The purpose of the CDC’s i know campaign is to promote dialogue about HIV/AIDS among African American men and women aged 18 to 24, which can ultimately help reduce HIV-related stigma and increase preventive behaviors, such as consistent condom use. The campaign will disseminate its messages via multiple channels including:
• the i know campaign website
• Social media channels (e.g., Facebook)
• SMS text messages and
• Radio
The i know evaluation is monitoring campaign implementation activities. The evaluation is assessing campaign exposure and reach with its target audience.
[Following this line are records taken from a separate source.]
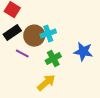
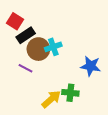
black rectangle: (12, 33) -> (26, 35), moved
green cross: (53, 59) -> (70, 93), moved, turned 35

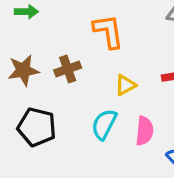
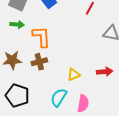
orange L-shape: (108, 31) -> (42, 37), moved

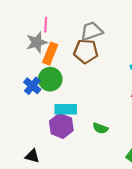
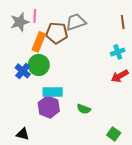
gray star: (37, 42) -> (20, 22), moved
brown pentagon: (86, 51) -> (57, 33), moved

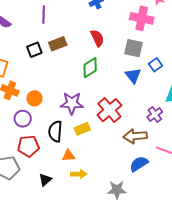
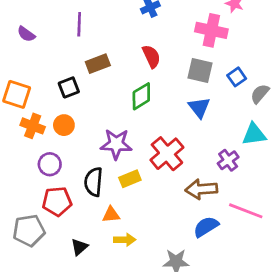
black square: (34, 50) -> (69, 87), moved
blue square: (156, 65) -> (237, 77), moved
orange circle: (34, 98) -> (64, 125), moved

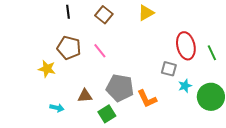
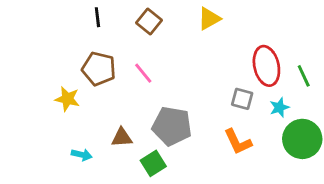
cyan star: (185, 86) -> (279, 107), moved
orange L-shape: (147, 99) -> (238, 142), moved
The impact evaluation is examining the extent to which:
• campaign messages are shared with others (e.g., retweets from twitter);
• audiences engage in dialogue around campaign messages (e.g., comments on Facebook status updates);
• audiences exposed to campaign messages seek out additional information (e.g., click thrus to “i know website”).
These data are collected by: Linguastat, an on-line media monitoring service that tracks twitter, Facebook, Youtube, blogs, and online news sources; Dewey Digital, responsible for the SMS text messaging, Urchin, a google analytics software tool for website traffic, and the CDC media team and campaign partners.
In this panel session, presenters will describe the campaign’s formative research, its theoretical framework, how constructs were operationalized for evaluation, campaign strategies and extended reach via key partner involvement, evaluation methods, and baseline and five-month post-launch data.